RAIL CMNN Tutorial Notebook

Author: Sam Schmidt

Last Successfully Run: September 26, 2023

Note: If you’re planning to run this in a notebook, you may want to use interactive mode instead. See CMNN.ipynb in the interactive_examples/estimation_examples/ folder for a version of this notebook in interactive mode.

This is a notebook demonstrating some of the features of the LSSTDESC RAIL version of the CMNN estimator, see Graham et al. (2018) for more details on the algorithm.

CMNN stands for color-matched nearest-neighbor, and as this name implies, the method works by finding the Mahalanobis distance between each test galaxy and the training galaxies, and selecting one of those “nearby” in color space as the redshift estimate. The algorithm also estimates the “width” of the resulting PDF based on the standard deviation of this nearby set and returns a single Gaussian with a mean and width defined as such.

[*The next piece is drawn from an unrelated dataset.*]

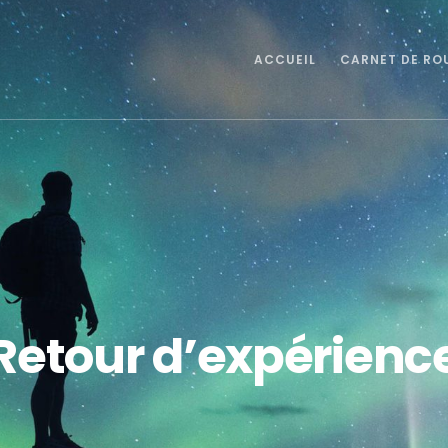
ACCUEIL
CARNET DE RO
Retour d’expérienc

The current version of the code consists of a training stage, CMNNInformer, that computes colors for a set of training data and an estimation stage CMNNEstimator that calculates the Mahalanobis distance to each training galaxy for each test galaxy and returns a single Guassian PDF for each galaxy. The mean value of this Gaussian PDF can be estimated in one of three ways (see selection mode below), and the width is determined by the standard deviation of training galaxy redshifts within the threshold Mahalanobis distance. Future implementation improvements may change the output format to include multiple Gaussians.

For the color calculation, there is an option for how to treat the “non-detections” in a band: the default choice is to ignore any colors that contain a non-detect magnitude and adjust the number of degrees of freedom in the Mahalanobis distance accordingly (this is how the CMNN algorithm was originally implemented). Or, if the configuration parameter nondetect_replace is set to True in CMNNInformer, the non-detected magnitudes will be replaced with the 1-sigma limiting magnitude in each band as supplied by the user via the mag_limits configuration parameter (or by the default 1-sigma limits if the user does not supply specific numbers). We have not done any exploration of the relative performance of these two choices, but note that there is not a significant performance difference in terms of runtime between the two methods.

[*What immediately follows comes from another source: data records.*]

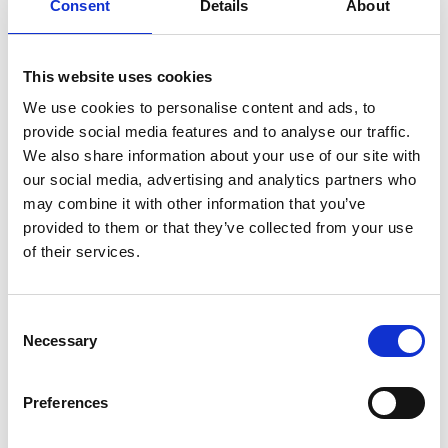
Café på Klostret
Consent
Details
About
Västerplana Storäng
Stora Stenbrottet
This website uses cookies
Möjliga avstickare
We use cookies to personalise content and ads, to
provide social media features and to analyse our traffic.
Österplana hed och vall, ca 350 m från leden enkel
We also share information about your use of our site with
väg
our social media, advertising and analytics partners who
Skulpturpark Ouroboro, ca 1,4 km från leden enkel
may combine it with other information that you’ve
väg
provided to them or that they’ve collected from your use
Lasses Grotta, ca 1,8 km från leden enkel väg
of their services.
Martorpsfallet, ca 1,1 km från leden enkel väg
Munkängarna, ca 500 m från leden enkel väg
Hellekis Säteri, ca 1,1 km från leden enkel väg
Consent
Necessary
Selection
Mer om Kinnekulle
Preferences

In addition to the Gaussian PDF for each test galaxy, two ancillary quantities are stored: zmode: the mode of the redshift PDF and Ncm, the integer number of “nearby” galaxies considered as neighbors for each galaxy.

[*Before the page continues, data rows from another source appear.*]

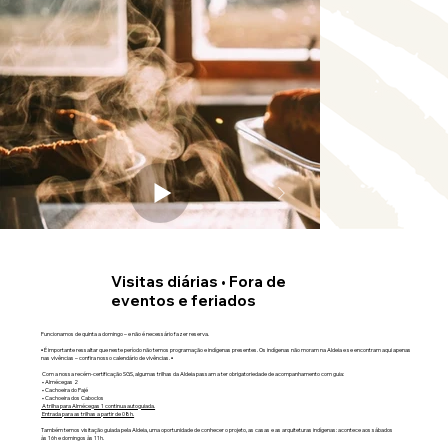
Visitas diárias • Fora de
eventos e feriados
Funcionamos de quinta a domingo – e não é necessário fazer reserva.
▪︎ É importante ressaltar que neste período não temos programação e indígenas presentes. Os indígenas não moram na Aldeia e se encontram aqui apenas
nas vivências – confira nosso calendário de vivências. ▪︎
Com a nossa recém-certificação SGS, algumas trilhas da Aldeia passam a ter obrigatoriedade de acompanhamento com guia:
• Almécegas 2
• Cachoeira do Pajé
• Cachoeira dos Caboclos
A trilha para Almécegas 1 continua autoguiada.
Entrada para as trilhas a partir de 08h.
Também temos visitação guiada pela Aldeia, uma oportunidade de conhecer o projeto, as casas e as arquiteturas indígenas: acontece aos sábados
às 16h e domingos às 11h.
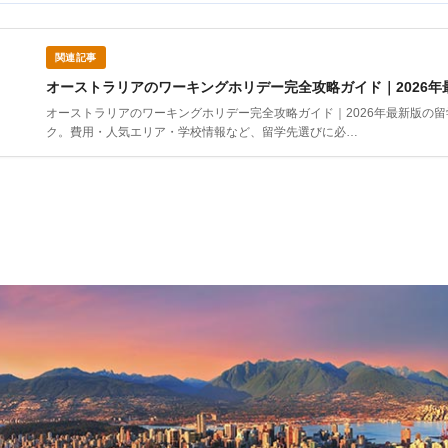
関連記事
オーストラリアのワーキングホリデー完全攻略ガイド｜2026年
オーストラリアのワーキングホリデー完全攻略ガイド｜2026年最新版の
ク。費用・人気エリア・学校情報など、留学先選びに必…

CMNNInformer takes in a training data set and returns a model file that simply consists of the computed colors and color errors (magnitude errors added in quadrature) for that dataset, the model to be used in the CMNNEstimator stage. A modification of the original CMNN algorithm, “nondetections” are now replaced by the 1-sigma limiting magnitudes and the non-detect magnitude errors replaced with a value of 1.0. The config parameters that can be set by the user for CMNNInformer are:

bands: list of the band names that should be present in the input data.
err_bands: list of the magnitude error column names that should be present in the input data.
redshift_col: a string giving the name for the redshift column present in the input data.
mag_limits: a dictionary with keys that match those in bands and a float with the 1 sigma limiting magnitude for each band.
nondetect_val: float or np.nan, the value indicating a non-detection, which will be replaced by the values in mag_limits.
nondetect_replace: bool, if set to False (the default) this option ignores colors with non-detected values in the Mahalanobis distance calculation, with a corresponding drop in the degrees of freedom value. If set to True, the method will replace non-detections with the 1-sigma limiting magnitudes specified via mag_limits (or default 1-sigma limits if not supplied), and will use all colors in the Mahalanobis distance calculation.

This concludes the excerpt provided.